À l’heure où les jeunes enfants et les adolescents subissent de plein fouet les fractures sociales, économiques, numériques et scolaires de notre société, la République semble avoir déserté l’un de ses devoirs les plus élémentaires : protéger les plus vulnérables.
Les alertes s’accumulent : explosion des troubles psychiques, pauvreté infantile, violences intrafamiliales et harcèlement scolaire devenu un fléau massif poussant certains élèves au suicide.
Il y a un an, les révélations autour du scandale de Bétharram venaient, une fois encore rappeler à quel point les violences faites aux enfants peuvent prospérer dans le silence, l’omerta et la défaillance des institutions, censées les protéger. Ce drame n’est pas un accident : il est le symptôme d’un système qui peine à croire les enfants, à contrôler les structures éducatives, et à se doter de contre-pouvoirs indépendants capables d’agir. Bétharram va fermer mais combien en existe-t-il d’autres ?
La proposition du ministre Edouard Geffray de nommer un défenseur des droits des enfants au sein de l’Education Nationale, ne répond pas, selon les associations de protection de l’enfance, aux problèmes de violences sexuelles. C’est de moyens supplémentaires pour l’existant dont elles ont besoin ! Cela suppose une volonté politique claire avec notamment un défenseur des droits des enfants pleinement reconnu, doté de moyens, capable d’interpeller l’État quand il faillit à sa mission.
Mais toujours inspiré par son austérité budgétaire imposée par 49.3 et au lieu de moyens financiers et humains, le gouvernement s’agite et brandit des réponses technologiques et sécuritaires, à commencer par le projet de loi visant à interdire ou restreindre l’accès aux réseaux sociaux aux moins de 15 ans. L’intention affichée est louable : protéger les enfants des violences en ligne, de l’addiction, de la haine. Mais la mise en œuvre interroge et pose des questions notamment éthiques. Le contrôle de l’âge par vérification de l’identité ouvre une brèche inquiétante. Faut-il habituer nos enfants, dès le plus jeune âge, à livrer leurs données personnelles pour exister dans l’espace numérique ? Faut-il normaliser une surveillance généralisée, au risque d’atteintes graves à la vie privée, sans garantie réelle d’efficacité ? Derrière le discours de protection, c’est une logique de contrôle qui s’installe, souvent déléguée à des plateformes privées dont les intérêts sont tout sauf ceux de l’enfance.
Protéger les enfants ne peut pas se résumer à des barrières d’âge mal sécurisées ou à des dispositifs techniques contournables. Cela exige des moyens humains, de l’éducation, de la prévention, de la présence adulte. Cela exige surtout de prendre au sérieux la parole des enfants.
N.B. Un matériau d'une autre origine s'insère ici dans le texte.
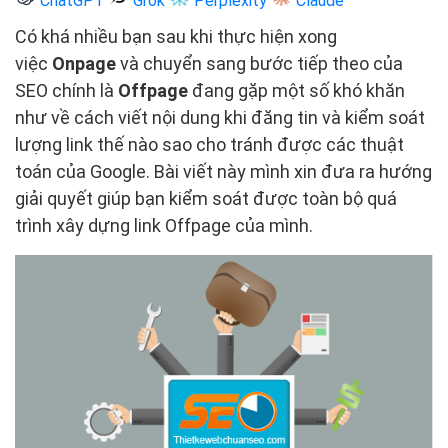
ChatGPT
Grok
Perplexity
Claude
Có khá nhiều bạn sau khi thực hiện xong
việc
Onpage
và chuyển sang bước tiếp theo của
SEO chính là
Offpage
đang gặp một số khó khăn
như về cách viết nội dung khi đăng tin và kiểm soát
lượng link thế nào sao cho tránh được các thuật
toán của Google. Bài viết này mình xin đưa ra hướng
giải quyết giúp bạn kiểm soát được toàn bộ quá
trình xây dựng link Offpage của mình.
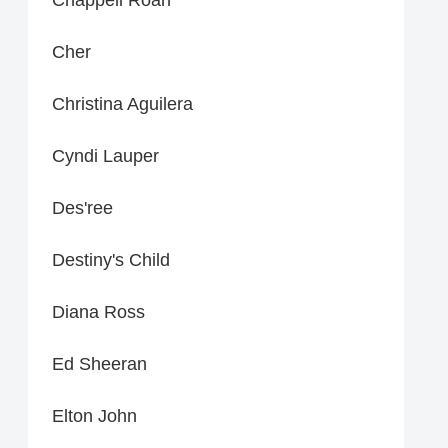
Cher
Christina Aguilera
Cyndi Lauper
Des'ree
Destiny's Child
Diana Ross
Ed Sheeran
Elton John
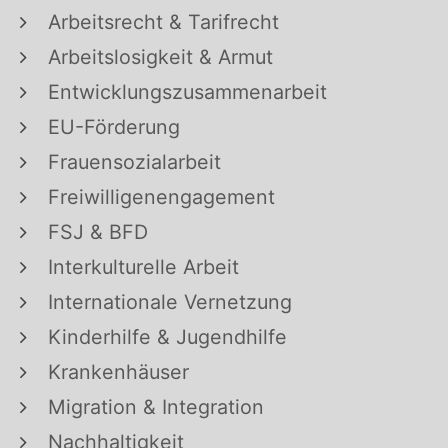
Arbeitsrecht & Tarifrecht
Arbeitslosigkeit & Armut
Entwicklungszusammenarbeit
EU-Förderung
Frauensozialarbeit
Freiwilligenengagement
FSJ & BFD
Interkulturelle Arbeit
Internationale Vernetzung
Kinderhilfe & Jugendhilfe
Krankenhäuser
Migration & Integration
Nachhaltigkeit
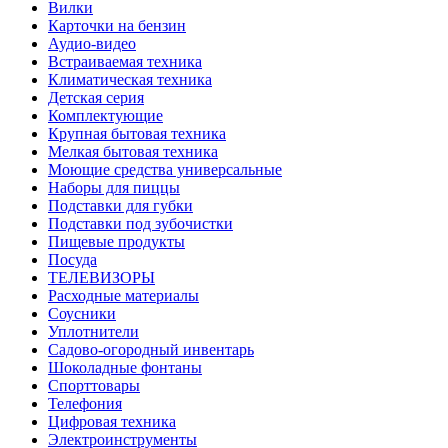
Вилки
Карточки на бензин
Аудио-видео
Встраиваемая техника
Климатическая техника
Детская серия
Комплектующие
Крупная бытовая техника
Мелкая бытовая техника
Моющие средства универсальные
Наборы для пиццы
Подставки для губки
Подставки под зубочистки
Пищевые продукты
Посуда
ТЕЛЕВИЗОРЫ
Расходные материалы
Соусники
Уплотнители
Садово-огородный инвентарь
Шоколадные фонтаны
Спорттовары
Телефония
Цифровая техника
Электроинструменты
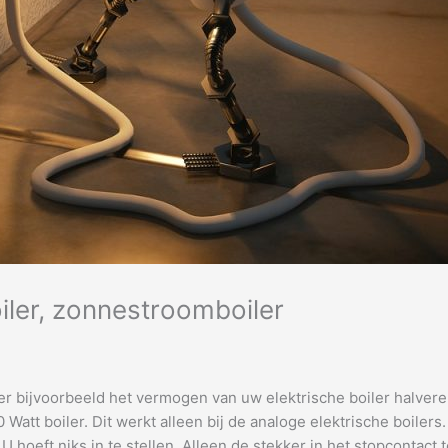
iler, zonnestroomboiler
er bijvoorbeeld het vermogen van uw elektrische boiler halvere
Watt boiler. Dit werkt alleen bij de analoge elektrische boilers
 hoeft niks in te stellen. Alleen de stekker in het stopcontact 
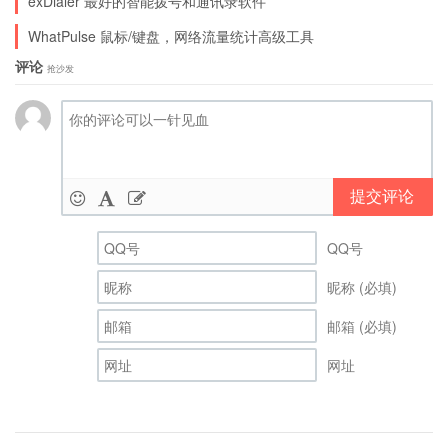
exDialer 最好的智能拨号和通讯录软件
WhatPulse 鼠标/键盘，网络流量统计高级工具
评论
抢沙发
Google Play | 来自93876软件园
提交评论
QQ号
昵称 (必填)
邮箱 (必填)
网址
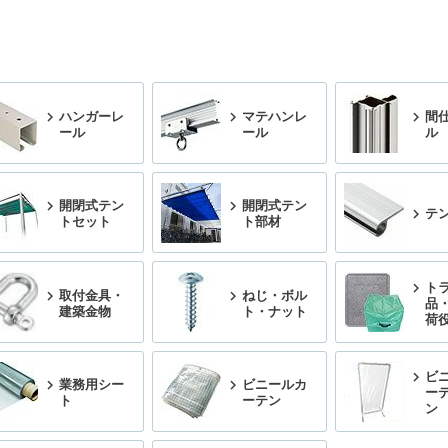
ハンガーレ
マテハンレ
間
ール
ール
ル
開閉式テン
開閉式テン
テ
トセット
ト部材
ト
取付金具・
ねじ・ボル
品
建築金物
ト・ナット
荷
ビ
業務用シー
ビニールカ
ー
ト
ーテン
ン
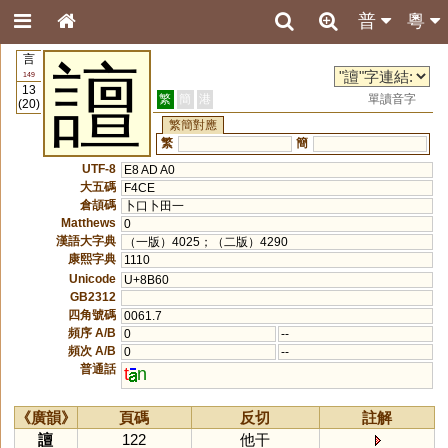
普
粵
言
譠
149
13
繁
簡
港
單讀音字
(20)
繁簡對應
繁
簡
UTF-8
E8 AD A0
大五碼
F4CE
倉頡碼
卜口卜田一
Matthews
0
漢語大字典
（一版）4025；（二版）4290
康熙字典
1110
Unicode
U+8B60
GB2312
四角號碼
0061.7
頻序 A/B
0
--
頻次 A/B
0
--
普通話
t
n
《廣韻》
頁碼
反切
註解
譠
122
他干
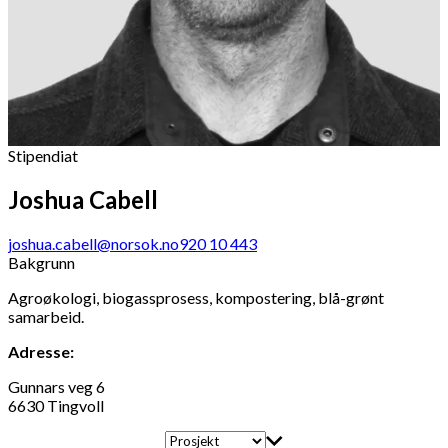
Stipendiat
Joshua Cabell
joshua.cabell@norsok.no
920 10 443
Bakgrunn
Agroøkologi, biogassprosess, kompostering, blå-grønt
samarbeid.
Adresse:
Gunnars veg 6
6630 Tingvoll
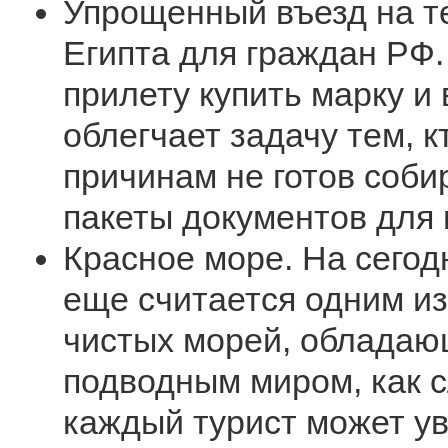
Упрощенный въезд на 
Египта для граждан РФ.
прилету купить марку и 
облегчает задачу тем, к
причинам не готов соби
пакеты документов для 
Красное море. На сего
еще считается одним и
чистых морей, обладаю
подводным миром, как с
каждый турист может ув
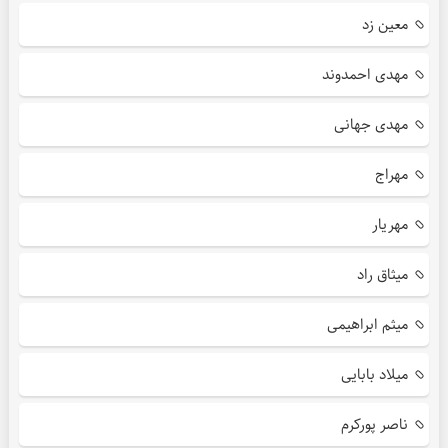
معین زد
مهدی احمدوند
مهدی جهانی
مهراج
مهریار
میثاق راد
میثم ابراهیمی
میلاد بابایی
ناصر پورکرم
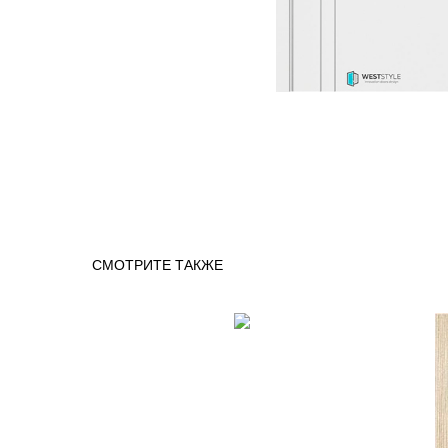
СМОТРИТЕ ТАКЖЕ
Mais à l’heure où la tendance ‘’no-kids’’ se développe jusqu’à aller vouloir interdire à des familles de voyager en train, le chemin semble être pris à l’envers. Les enfants sont vus comme une catégorie indésirable, qui dérange et que l’on pourrait exclure de l’espace public, d’un service public. Nous refusons cette vision excluante, égoïste et consumériste, de repli sous soi où le brassage social n’existerait plus.
Là encore, la réponse ne peut être uniquement punitive ou technologique. Il n’est pas acceptable de considérer les enfants comme des problèmes à gérer ou des risques à contrôler. Ils et elles sont des sujets de droits à part entière, des citoyens en construction.
En laissant l’enfance sans véritable protection, en préférant le contrôle à l’émancipation, nous prenons un risque immense : celui de fabriquer une génération méfiante, fragilisée, et convaincue que la République n’était pas au rendez-vous quand elle en avait le plus besoin.